Page-level text extractions:
^^^^^^^^^^^^^^^^
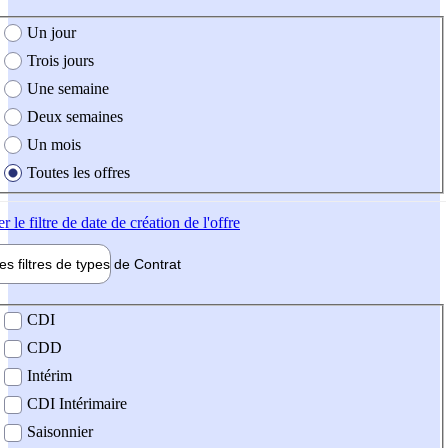
e création de l'offre
Un jour
Trois jours
Une semaine
Deux semaines
Un mois
Toutes les offres
er
le filtre de date de création de l'offre
les filtres de types de
Contrat
de contrat
CDI
CDD
Intérim
CDI Intérimaire
Saisonnier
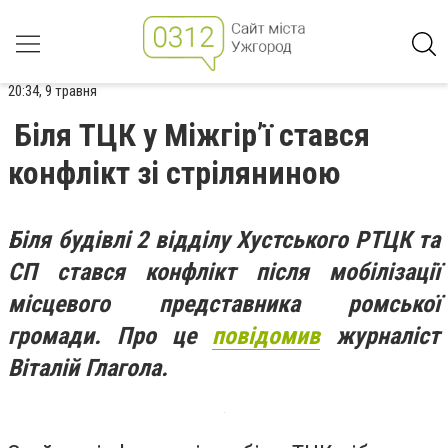
20:34, 9 травня
Біля ТЦК у Міжгір’ї стався
конфлікт зі стріляниною
Біля будівлі 2 відділу Хустського РТЦК та
СП стався конфлікт після мобілізації
місцевого представника ромської
громади. Про це
повідомив
журналіст
Віталій Глагола.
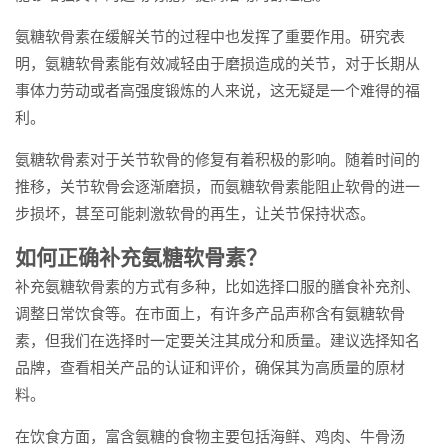
氨糖软骨素在缓解关节的过程中也发挥了重要作用。研究表
明，氨糖软骨素能有效减轻由于磨损造成的关节，对于长期从
事体力劳动或者高强度锻炼的人来说，这无疑是一个难得的福
利。
氨糖软骨素对于关节软骨的修复有着积极的影响。随着时间的
推移，关节软骨会逐渐磨损，而氨糖软骨素能阻止软骨的进一
步损坏，甚至可能刺激软骨的再生，让关节保持状态。
如何正确补充氨糖软骨素？
补充氨糖软骨素的方式有多种，比如选择口服的膳食补充剂、
调整日常饮食等。在市面上，有许多产品声称含有氨糖软骨
素，但我们在选择时一定要关注其成分和质量。建议选择知名
品牌，查看相关产品的认证和评价，确保其为高质量的原材
料。
在饮食方面，富含氨糖的食物主要包括海鲜、鸡肉、牛骨汤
^^^^^^^^^^^^^^^^
TASK STATEMENT:
Output all the entries above verbatim, please. No images.

ANSWER TO THE EXERCISE:
e création de l'offre
Un jour
Trois jours
Une semaine
Deux semaines
Un mois
Toutes les offres
er
le filtre de date de création de l'offre
les filtres de types de
Contrat
de contrat
CDI
CDD
Intérim
CDI Intérimaire
Saisonnier
20:34, 9 травня
Біля ТЦК у Міжгір’ї стався
конфлікт зі стріляниною
Біля будівлі 2 відділу Хустського РТЦК та
СП стався конфлікт після мобілізації
місцевого представника ромської
громади. Про це
повідомив
журналіст
Віталій Глагола.
氨糖软骨素在缓解关节的过程中也发挥了重要作用。研究表
明，氨糖软骨素能有效减轻由于磨损造成的关节，对于长期从
事体力劳动或者高强度锻炼的人来说，这无疑是一个难得的福
利。
氨糖软骨素对于关节软骨的修复有着积极的影响。随着时间的
推移，关节软骨会逐渐磨损，而氨糖软骨素能阻止软骨的进一
步损坏，甚至可能刺激软骨的再生，让关节保持状态。
如何正确补充氨糖软骨素？
补充氨糖软骨素的方式有多种，比如选择口服的膳食补充剂、
调整日常饮食等。在市面上，有许多产品声称含有氨糖软骨
素，但我们在选择时一定要关注其成分和质量。建议选择知名
品牌，查看相关产品的认证和评价，确保其为高质量的原材
料。
在饮食方面，富含氨糖的食物主要包括海鲜、鸡肉、牛骨汤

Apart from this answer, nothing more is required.